Monday, December 20, 2010

Meowy Christmas!

The Schechner family doesn't have many holiday traditions. We don't gather around the television to watch Rankin-Bass specials or sing carols around the piano. We don't cook a Christmas goose or go on magical adventures through time with three temporally assorted ghosts. Yet there is one event that, without fail, always comes around every holiday season: we buy presents for our pets.

When I was young, we had a dog and a rotating cast of cats to shop for. Dog gifts were easy to find - a steakbone, some chicken scraps, a ball that makes noise and you throw it and the dog runs across the house to get it and messes up all the carpets and shit. Cats, as is their wont, are often pickier. Maybe they won't eat the chicken. And if you throw a ball, a cat will just turn and look at you, as if to say, "Well, you better go get that."

But then you give them a paper bag or a cardboard tube and they go crazy. I love cats, but I'll admit they're not easy to shop for. Yet an entire industry has sprung up around cat gifts, designed for Cat Enrichment or Cat Activities or Cat Pooping or whatever. And this shit is expensive. Probably not as expensive as medical bills for a dog whose entire genetic makeup is seemingly designed to kill it (see: pugs), but still incredibly pricy.

Like, what the fuck is this? I'm going to pay the MSRP of $79.95 plus shipping for something that looks like it fell out of a copy of Don't Wake Daddy? According to Skymall, this toy helps prevent "separation anxiety, laziness or behavior problems" in your cat. Did this mouse live in Freud's house before beginning its eternal cycle of running along a track? When "small animal sounds [which] signal the cat that the mouse is coming out" play, is the cat supposed to pull up a little chair and some kitty tissues (note to self: develop idea for kitty tissues because that sounds cute as fuck) and talk about how it never knew its father? Fuck that. If I can't go to see a shrink, neither does my cat. We'll be miserable together.
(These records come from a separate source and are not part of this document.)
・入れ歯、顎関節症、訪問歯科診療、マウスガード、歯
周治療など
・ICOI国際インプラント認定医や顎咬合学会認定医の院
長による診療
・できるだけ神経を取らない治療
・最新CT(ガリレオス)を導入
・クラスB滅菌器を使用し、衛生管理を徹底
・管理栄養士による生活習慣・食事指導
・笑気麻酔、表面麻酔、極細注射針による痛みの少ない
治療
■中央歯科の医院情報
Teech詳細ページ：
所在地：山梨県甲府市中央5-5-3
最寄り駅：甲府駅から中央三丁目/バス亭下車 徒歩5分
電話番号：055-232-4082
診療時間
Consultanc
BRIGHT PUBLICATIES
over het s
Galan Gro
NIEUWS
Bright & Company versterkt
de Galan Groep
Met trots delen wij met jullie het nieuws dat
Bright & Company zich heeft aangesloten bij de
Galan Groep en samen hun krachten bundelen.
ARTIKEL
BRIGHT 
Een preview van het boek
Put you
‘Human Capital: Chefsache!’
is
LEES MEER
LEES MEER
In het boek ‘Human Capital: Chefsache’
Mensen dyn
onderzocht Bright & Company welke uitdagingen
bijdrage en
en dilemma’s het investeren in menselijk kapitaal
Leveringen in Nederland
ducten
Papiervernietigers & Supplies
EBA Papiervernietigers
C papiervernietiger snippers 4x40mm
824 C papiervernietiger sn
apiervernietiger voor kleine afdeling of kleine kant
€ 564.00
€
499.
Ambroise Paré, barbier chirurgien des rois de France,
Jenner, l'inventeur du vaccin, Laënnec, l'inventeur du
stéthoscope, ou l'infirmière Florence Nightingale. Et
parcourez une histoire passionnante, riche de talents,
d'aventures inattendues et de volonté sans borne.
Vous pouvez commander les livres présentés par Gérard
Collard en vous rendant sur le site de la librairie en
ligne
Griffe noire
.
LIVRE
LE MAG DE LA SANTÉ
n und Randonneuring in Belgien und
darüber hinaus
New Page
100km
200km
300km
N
Of course, some gifts are more for function than entertainment. They're the socks of the cat gift world: you hate them when you're young, but when you get older they become the only time you ever get any new socks at all. This fake-plant-cum-litterbox is basically for the mature cat in your life. It's the gift that says to the cat "I am ashamed by your excretions" and to your friends "I not only enjoy tacky plastic plants but like to hide big boxes of shit in my apartment". A set of two costs $249.95, so you can put them in two opposite corners and watch the cat try to decide which one to shit in. I'm betting on the middle of the floor!
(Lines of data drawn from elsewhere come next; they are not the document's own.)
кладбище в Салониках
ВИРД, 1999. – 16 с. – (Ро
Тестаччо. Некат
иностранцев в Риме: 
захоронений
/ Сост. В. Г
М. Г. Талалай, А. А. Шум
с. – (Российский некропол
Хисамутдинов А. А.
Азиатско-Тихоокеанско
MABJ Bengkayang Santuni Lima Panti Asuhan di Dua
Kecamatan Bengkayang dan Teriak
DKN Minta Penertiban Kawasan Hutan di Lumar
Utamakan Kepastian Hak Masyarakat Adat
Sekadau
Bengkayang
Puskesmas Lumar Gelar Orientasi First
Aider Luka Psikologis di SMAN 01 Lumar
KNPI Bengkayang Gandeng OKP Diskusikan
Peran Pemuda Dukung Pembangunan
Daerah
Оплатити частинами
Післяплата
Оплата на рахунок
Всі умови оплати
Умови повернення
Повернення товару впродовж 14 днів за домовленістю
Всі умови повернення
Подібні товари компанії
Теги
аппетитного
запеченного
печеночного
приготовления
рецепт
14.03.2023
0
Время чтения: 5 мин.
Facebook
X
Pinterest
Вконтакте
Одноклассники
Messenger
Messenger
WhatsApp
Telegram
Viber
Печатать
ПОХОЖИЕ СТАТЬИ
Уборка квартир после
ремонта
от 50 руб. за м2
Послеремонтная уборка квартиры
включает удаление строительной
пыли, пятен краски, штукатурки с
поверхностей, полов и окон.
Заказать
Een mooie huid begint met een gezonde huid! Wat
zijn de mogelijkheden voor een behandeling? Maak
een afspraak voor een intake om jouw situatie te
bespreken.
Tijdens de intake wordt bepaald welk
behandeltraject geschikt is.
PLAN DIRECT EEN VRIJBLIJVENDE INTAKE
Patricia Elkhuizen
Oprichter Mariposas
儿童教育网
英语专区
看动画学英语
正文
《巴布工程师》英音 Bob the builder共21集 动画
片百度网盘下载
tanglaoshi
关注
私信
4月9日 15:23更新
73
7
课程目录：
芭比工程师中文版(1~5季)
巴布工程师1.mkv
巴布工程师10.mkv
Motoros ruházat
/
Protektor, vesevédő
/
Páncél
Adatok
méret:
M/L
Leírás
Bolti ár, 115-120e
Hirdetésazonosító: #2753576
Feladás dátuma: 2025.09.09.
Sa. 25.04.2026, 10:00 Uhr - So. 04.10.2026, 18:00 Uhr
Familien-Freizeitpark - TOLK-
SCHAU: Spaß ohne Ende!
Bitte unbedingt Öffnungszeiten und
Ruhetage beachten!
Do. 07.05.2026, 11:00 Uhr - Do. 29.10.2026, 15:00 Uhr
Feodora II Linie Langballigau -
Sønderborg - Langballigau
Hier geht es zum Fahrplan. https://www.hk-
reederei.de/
But maybe the fake plant isn't going to take up enough space in your place. Or you want a gift that screams to people "I HAVE TOO MUCH MONEY AND NOBODY TO SPEND IT ON!" If that describes you, then may I recommend the Five Tiered Cat Tree ($369.00)? "This sturdy five level cat tower offers plenty of places for multiple cats to perch, nap, and play" and wait on top of until you to walk by so they can jump on your head. And then when you dig its claws out of your face and throw it to the ground, your cat can go see the automatic Freud mouse to discuss how that makes it feel.
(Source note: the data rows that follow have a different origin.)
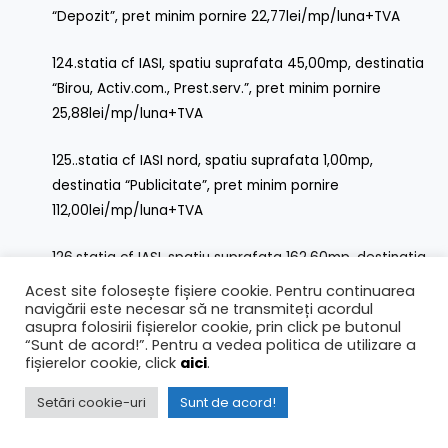
“Depozit”, pret minim pornire 22,77lei/mp/luna+TVA
124.statia cf IASI, spatiu suprafata 45,00mp, destinatia
“Birou, Activ.com., Prest.serv.”, pret minim pornire
25,88lei/mp/luna+TVA
125..statia cf IASI nord, spatiu suprafata 1,00mp,
destinatia “Publicitate”, pret minim pornire
112,00lei/mp/luna+TVA
126.statia cf IASI, spatiu suprafata 162,60mp, destinatia
“Birou, Ag.turism, Hol_acces, Gr.sanitar”, pret minim
Acest site folosește fișiere cookie. Pentru continuarea
pornire 19,41lei/mp/luna+TVA
navigării este necesar să ne transmiteți acordul
asupra folosirii fișierelor cookie, prin click pe butonul
“Sunt de acord!”. Pentru a vedea politica de utilizare a
127.statia cf IASI, spatiu suprafata 27,00mp, destinatia
fișierelor cookie, click
aici
.
„Birou”, pret minim pornire 38,75lei/mp/luna+TVA
Setări cookie-uri
Sunt de acord!
128.statia cf IASI clad.calatori p19, spatiu suprafata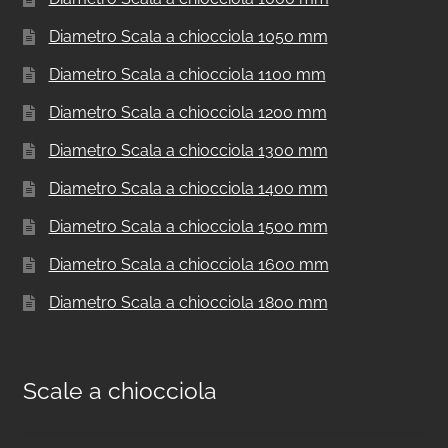
Diametro Scala a chiocciola 1050 mm
Diametro Scala a chiocciola 1100 mm
Diametro Scala a chiocciola 1200 mm
Diametro Scala a chiocciola 1300 mm
Diametro Scala a chiocciola 1400 mm
Diametro Scala a chiocciola 1500 mm
Diametro Scala a chiocciola 1600 mm
Diametro Scala a chiocciola 1800 mm
Scale a chiocciola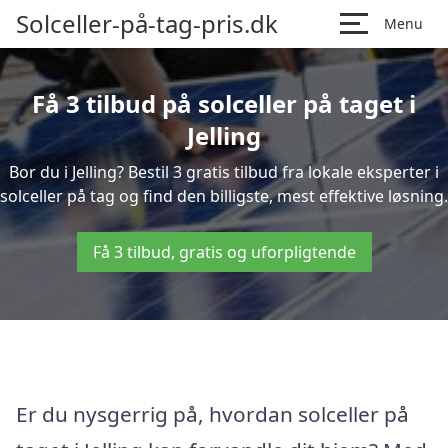
Solceller-på-tag-pris.dk
Menu
Få 3 tilbud på solceller på taget i
Jelling
Bor du i Jelling? Bestil 3 gratis tilbud fra lokale eksperter i
solceller på tag og find den billigste, mest effektive løsning.
Få 3 tilbud, gratis og uforpligtende
Er du nysgerrig på, hvordan solceller på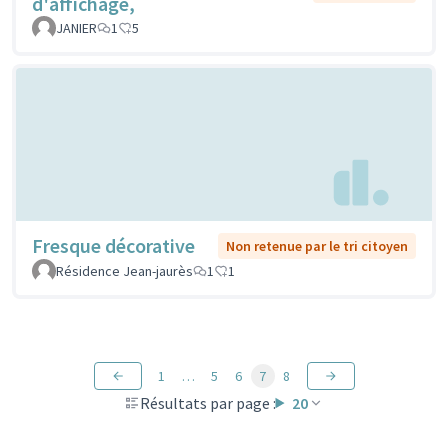
d'affichage,
JANIER
1
5
Fresque décorative
Non retenue par le tri citoyen
Résidence Jean-jaurès
1
1
1
…
5
6
7
8
Résultats par page :
20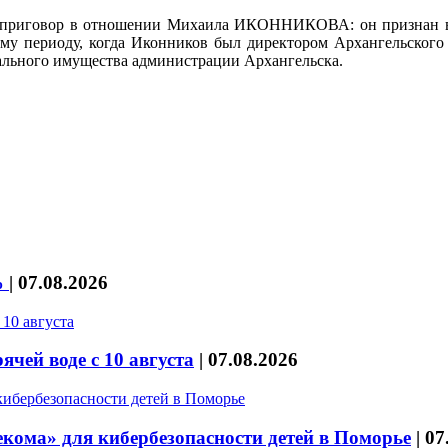
ил приговор в отношении Михаила ИКОННИКОВА: он признан в
тому периоду, когда Иконников был директором Архангельско
пального имущества администрации Архангельска.
%
|
07.08.2026
чей воде с 10 августа
|
07.08.2026
кома» для кибербезопасности детей в Поморье
|
07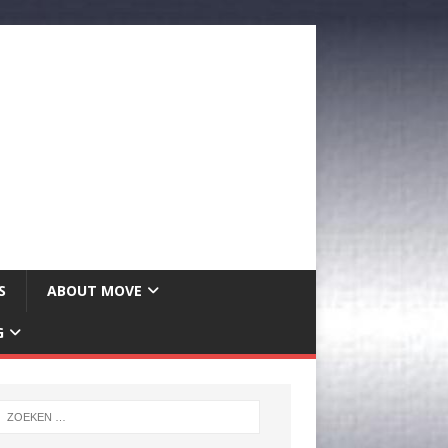
S
ABOUT MOVE
G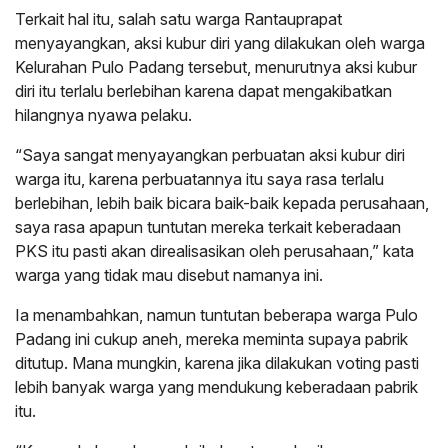
Terkait hal itu, salah satu warga Rantauprapat
menyayangkan, aksi kubur diri yang dilakukan oleh warga
Kelurahan Pulo Padang tersebut, menurutnya aksi kubur
diri itu terlalu berlebihan karena dapat mengakibatkan
hilangnya nyawa pelaku.
“Saya sangat menyayangkan perbuatan aksi kubur diri
warga itu, karena perbuatannya itu saya rasa terlalu
berlebihan, lebih baik bicara baik-baik kepada perusahaan,
saya rasa apapun tuntutan mereka terkait keberadaan
PKS itu pasti akan direalisasikan oleh perusahaan,” kata
warga yang tidak mau disebut namanya ini.
Ia menambahkan, namun tuntutan beberapa warga Pulo
Padang ini cukup aneh, mereka meminta supaya pabrik
ditutup. Mana mungkin, karena jika dilakukan voting pasti
lebih banyak warga yang mendukung keberadaan pabrik
itu.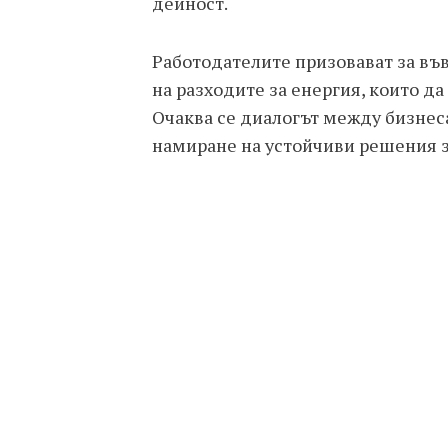
дейност.
Работодателите призовават за в
на разходите за енергия, които д
Очаква се диалогът между бизнес
намиране на устойчиви решения з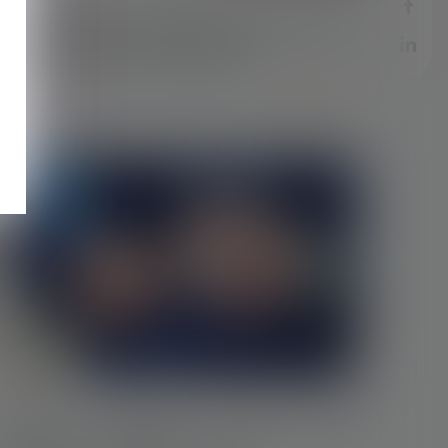
La remise en main propre de la lettre de
licenciement est-elle possible ?
Lire la suite
09/09/2020
Mandat obligatoire même entre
I actually think this is pretty cool, but only if you buy the cat a sick motorcycle to take off this ramp.

hahahahahahaha okay that's it I can't take this shit seriously anymore. 91 bucks and change for this thing? Come on, guys, let's get real here. Go to the pet store and buy a three-pack of little mice toys for four dollars. Let the cat play with them and then find a big box for it to hide in. I guarantee it'll be the cat's best Christmas ever.